Division of Bioinformatics and Biostatistics, National Center for Toxicological Research, FDA, 3900 NCTR Road, Jefferson, Arkansas 72079, United States.
Division of Preclinical Innovation, National Center for Advancing Translational Sciences, National Institutes of Health, 9800 Medical Center Drive, Rockville, Maryland 20850, United States.
Chem Res Toxicol. 2021 Feb 15;34(2):541-549. doi: 10.1021/acs.chemrestox.0c00373. Epub 2021 Jan 29.
Selecting a model in predictive toxicology often involves a trade-off between prediction performance and explainability: should we sacrifice the model performance to gain explainability or vice versa. Here we present a comprehensive study to assess algorithm and feature influences on model performance in chemical toxicity research. We conducted over 5000 models for a Tox21 bioassay data set of 65 assays and ∼7600 compounds. Seven molecular representations as features and 12 modeling approaches varying in complexity and explainability were employed to systematically investigate the impact of various factors on model performance and explainability. We demonstrated that end points dictated a model's performance, regardless of the chosen modeling approach including deep learning and chemical features.

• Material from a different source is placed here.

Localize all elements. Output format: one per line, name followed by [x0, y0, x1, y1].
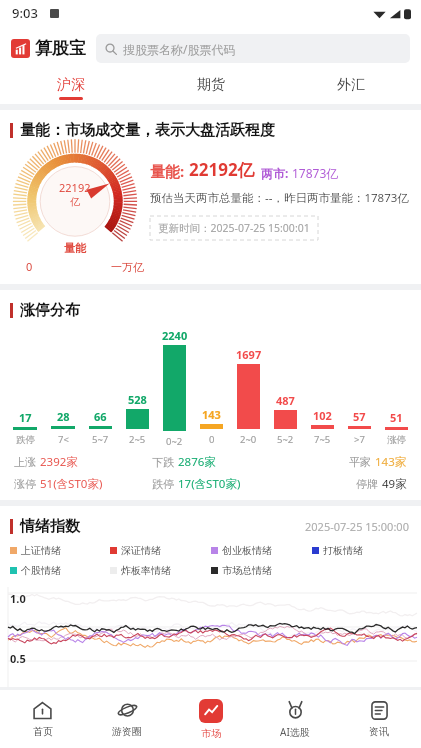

Overall, more complex models such as (LS-)SVM and Random Forest performed marginally better than simpler models such as linear regression and KNN in the presented Tox21 data analysis. Since a simpler model with acceptable performance often also is easy to interpret for the Tox21 data set, it clearly was the preferred choice due to its better explainability. Given that each data set had its own error structure both for dependent and independent variables, we strongly recommend that it is important to conduct a systematic study with a broad range of model complexity and feature explainability to identify model balancing its predictivity and explainability.

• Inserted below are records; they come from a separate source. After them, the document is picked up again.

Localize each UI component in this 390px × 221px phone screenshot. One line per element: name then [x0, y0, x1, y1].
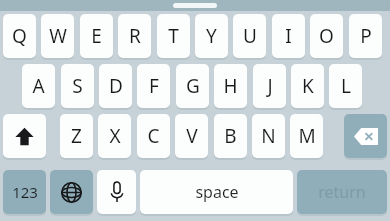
button[interactable]: N	[252, 114, 285, 158]
button[interactable]: O	[310, 14, 343, 58]
staticText: M	[298, 123, 316, 149]
staticText: K	[302, 73, 314, 99]
staticText: space	[195, 181, 239, 203]
staticText: V	[186, 123, 198, 149]
button[interactable]: W	[41, 14, 74, 58]
button[interactable]: X	[98, 114, 131, 158]
button[interactable]: Z	[60, 114, 93, 158]
button[interactable]: Drag handle	[173, 3, 217, 8]
staticText: L	[341, 73, 351, 99]
button[interactable]: B	[214, 114, 247, 158]
staticText: D	[109, 73, 123, 99]
staticText: C	[147, 123, 160, 149]
button[interactable]: H	[214, 64, 247, 108]
staticText: A	[32, 73, 45, 99]
button[interactable]: U	[233, 14, 266, 58]
button[interactable]: 123	[3, 170, 46, 214]
button[interactable]: Dictate	[97, 170, 136, 214]
staticText: H	[223, 73, 238, 99]
button[interactable]: S	[61, 64, 94, 108]
staticText: Z	[71, 123, 82, 149]
staticText: return	[318, 181, 366, 203]
staticText: S	[72, 73, 83, 99]
button[interactable]: L	[329, 64, 362, 108]
button[interactable]: T	[157, 14, 190, 58]
button[interactable]: D	[99, 64, 132, 108]
staticText: G	[186, 73, 200, 99]
button[interactable]: E	[80, 14, 113, 58]
button[interactable]: R	[118, 14, 151, 58]
staticText: B	[224, 123, 237, 149]
button[interactable]: Next keyboard	[50, 170, 93, 214]
button[interactable]: F	[137, 64, 170, 108]
staticText: I	[285, 23, 292, 49]
button[interactable]: Y	[195, 14, 228, 58]
staticText: W	[49, 23, 67, 49]
button[interactable]: V	[175, 114, 208, 158]
staticText: Q	[12, 23, 27, 49]
button[interactable]: J	[253, 64, 286, 108]
staticText: P	[360, 23, 372, 49]
button[interactable]: I	[272, 14, 305, 58]
button[interactable]: P	[349, 14, 382, 58]
staticText: O	[319, 23, 334, 49]
button[interactable]: Q	[3, 14, 36, 58]
staticText: R	[129, 23, 141, 49]
staticText: E	[91, 23, 102, 49]
button[interactable]: A	[22, 64, 55, 108]
button[interactable]: G	[176, 64, 209, 108]
staticText: 123	[12, 182, 38, 202]
staticText: Y	[206, 23, 217, 49]
button[interactable]: Backspace	[344, 114, 387, 158]
staticText: N	[261, 123, 276, 149]
button[interactable]: space	[140, 170, 293, 214]
staticText: F	[149, 73, 159, 99]
button[interactable]: K	[291, 64, 324, 108]
staticText: T	[168, 23, 179, 49]
button[interactable]: C	[137, 114, 170, 158]
staticText: X	[109, 123, 121, 149]
button[interactable]: Shift	[3, 114, 46, 158]
staticText: J	[267, 73, 273, 99]
button[interactable]: return	[297, 170, 387, 214]
staticText: U	[243, 23, 257, 49]
button[interactable]: M	[290, 114, 323, 158]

我们是否应该牺牲模型性能来获得可解释性,或者反之亦然。在这里,我们进行了一项全面的研究,以评估算法和特征对化学毒性研究中模型性能的影响。我们针对 Tox21 生物测定数据集(包含 65 个测定和约 7600 种化合物)进行了超过 5000 个模型的构建。我们使用了七种分子表示作为特征,并采用了 12 种在复杂性和可解释性方面有所不同的建模方法,以系统地研究各种因素对模型性能和可解释性的影响。我们证明,终点决定了模型的性能,而与所选择的建模方法(包括深度学习和化学特征)无关。总体而言,在呈现的 Tox21 数据分析中,诸如(最小二乘)支持向量机和随机森林等更复杂的模型比线性回归和 KNN 等更简单的模型的性能略有提高。由于对于 Tox21 数据集而言,具有可接受性能的简单模型通常也更容易解释,因此它显然是首选,因为它具有更好的可解释性。鉴于每个数据集都有其自己的误差结构,无论是对于因变量还是自变量,我们强烈建议进行具有广泛模型复杂性和特征可解释性的系统研究,以确定平衡预测能力和可解释性的模型。